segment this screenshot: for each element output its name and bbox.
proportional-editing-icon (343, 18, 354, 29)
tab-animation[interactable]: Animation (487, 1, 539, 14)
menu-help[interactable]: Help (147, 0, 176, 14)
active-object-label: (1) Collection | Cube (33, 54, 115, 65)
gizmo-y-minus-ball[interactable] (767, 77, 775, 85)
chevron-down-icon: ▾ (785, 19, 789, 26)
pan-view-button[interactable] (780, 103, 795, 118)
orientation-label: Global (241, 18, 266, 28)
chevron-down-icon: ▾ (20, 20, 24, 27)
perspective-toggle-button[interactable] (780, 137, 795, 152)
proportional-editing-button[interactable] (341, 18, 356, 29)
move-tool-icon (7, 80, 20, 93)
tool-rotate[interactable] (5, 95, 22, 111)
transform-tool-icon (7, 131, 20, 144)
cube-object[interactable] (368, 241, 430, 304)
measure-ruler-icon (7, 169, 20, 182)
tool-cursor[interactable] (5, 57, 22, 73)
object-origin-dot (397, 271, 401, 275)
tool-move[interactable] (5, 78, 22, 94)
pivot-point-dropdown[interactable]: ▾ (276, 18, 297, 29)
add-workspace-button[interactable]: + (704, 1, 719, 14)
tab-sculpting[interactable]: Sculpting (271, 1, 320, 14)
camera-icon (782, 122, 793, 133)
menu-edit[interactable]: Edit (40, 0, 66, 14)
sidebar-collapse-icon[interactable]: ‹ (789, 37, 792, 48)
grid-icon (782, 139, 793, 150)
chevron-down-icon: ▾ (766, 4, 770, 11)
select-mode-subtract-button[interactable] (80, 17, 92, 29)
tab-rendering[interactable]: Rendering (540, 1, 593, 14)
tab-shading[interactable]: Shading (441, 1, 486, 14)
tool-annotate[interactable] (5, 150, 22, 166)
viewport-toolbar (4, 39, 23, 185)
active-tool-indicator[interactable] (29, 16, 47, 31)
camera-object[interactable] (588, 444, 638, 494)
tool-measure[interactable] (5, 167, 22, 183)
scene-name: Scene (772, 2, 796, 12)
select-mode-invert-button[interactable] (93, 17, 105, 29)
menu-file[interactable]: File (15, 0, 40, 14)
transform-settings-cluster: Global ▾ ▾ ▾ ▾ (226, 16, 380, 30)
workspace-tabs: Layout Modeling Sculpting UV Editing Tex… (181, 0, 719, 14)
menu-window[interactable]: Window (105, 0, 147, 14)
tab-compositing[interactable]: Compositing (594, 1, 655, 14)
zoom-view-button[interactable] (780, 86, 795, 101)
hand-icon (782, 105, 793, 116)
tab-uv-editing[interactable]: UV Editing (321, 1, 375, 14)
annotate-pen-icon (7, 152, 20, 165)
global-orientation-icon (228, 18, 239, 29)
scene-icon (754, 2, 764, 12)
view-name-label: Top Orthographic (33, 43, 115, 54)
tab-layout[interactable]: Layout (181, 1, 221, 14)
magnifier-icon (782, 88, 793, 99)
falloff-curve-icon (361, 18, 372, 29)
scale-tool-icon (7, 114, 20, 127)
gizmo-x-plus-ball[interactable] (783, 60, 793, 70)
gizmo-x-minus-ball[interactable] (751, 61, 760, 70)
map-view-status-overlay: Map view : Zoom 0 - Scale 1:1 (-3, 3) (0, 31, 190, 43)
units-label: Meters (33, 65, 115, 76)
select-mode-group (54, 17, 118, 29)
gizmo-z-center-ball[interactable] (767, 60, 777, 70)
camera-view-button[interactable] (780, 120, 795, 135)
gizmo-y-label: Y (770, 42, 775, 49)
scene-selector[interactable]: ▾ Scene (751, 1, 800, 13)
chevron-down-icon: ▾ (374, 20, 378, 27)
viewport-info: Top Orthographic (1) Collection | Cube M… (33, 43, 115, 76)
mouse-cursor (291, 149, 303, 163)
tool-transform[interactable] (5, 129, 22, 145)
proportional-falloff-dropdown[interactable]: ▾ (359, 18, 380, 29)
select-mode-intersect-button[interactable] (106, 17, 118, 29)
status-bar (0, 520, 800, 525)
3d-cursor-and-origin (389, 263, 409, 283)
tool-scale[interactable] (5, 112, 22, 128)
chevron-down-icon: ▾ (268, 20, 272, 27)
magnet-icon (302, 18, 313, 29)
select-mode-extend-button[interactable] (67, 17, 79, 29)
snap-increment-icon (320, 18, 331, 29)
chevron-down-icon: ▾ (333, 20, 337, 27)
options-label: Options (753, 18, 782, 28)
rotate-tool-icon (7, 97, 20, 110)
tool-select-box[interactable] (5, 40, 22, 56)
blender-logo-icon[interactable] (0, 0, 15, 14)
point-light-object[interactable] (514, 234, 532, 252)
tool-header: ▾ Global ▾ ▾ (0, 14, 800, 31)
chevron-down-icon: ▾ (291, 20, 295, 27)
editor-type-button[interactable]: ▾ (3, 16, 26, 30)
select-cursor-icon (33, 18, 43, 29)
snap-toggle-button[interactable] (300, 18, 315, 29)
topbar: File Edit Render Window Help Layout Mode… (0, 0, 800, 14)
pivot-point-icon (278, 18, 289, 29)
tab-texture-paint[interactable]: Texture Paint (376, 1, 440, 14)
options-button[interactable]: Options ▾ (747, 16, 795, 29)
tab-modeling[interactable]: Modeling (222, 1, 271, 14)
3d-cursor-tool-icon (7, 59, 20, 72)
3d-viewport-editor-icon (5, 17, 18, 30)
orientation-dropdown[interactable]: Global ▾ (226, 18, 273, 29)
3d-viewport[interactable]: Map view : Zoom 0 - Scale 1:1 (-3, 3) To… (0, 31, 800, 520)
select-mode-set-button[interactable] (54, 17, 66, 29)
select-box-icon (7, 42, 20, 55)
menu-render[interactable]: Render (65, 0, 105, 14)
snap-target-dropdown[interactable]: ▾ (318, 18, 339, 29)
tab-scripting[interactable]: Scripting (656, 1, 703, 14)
※ ※ ※
What the task requires:
Lines containing the string "chevron" in the material: report how many there are, with no added words.

Written reply:
7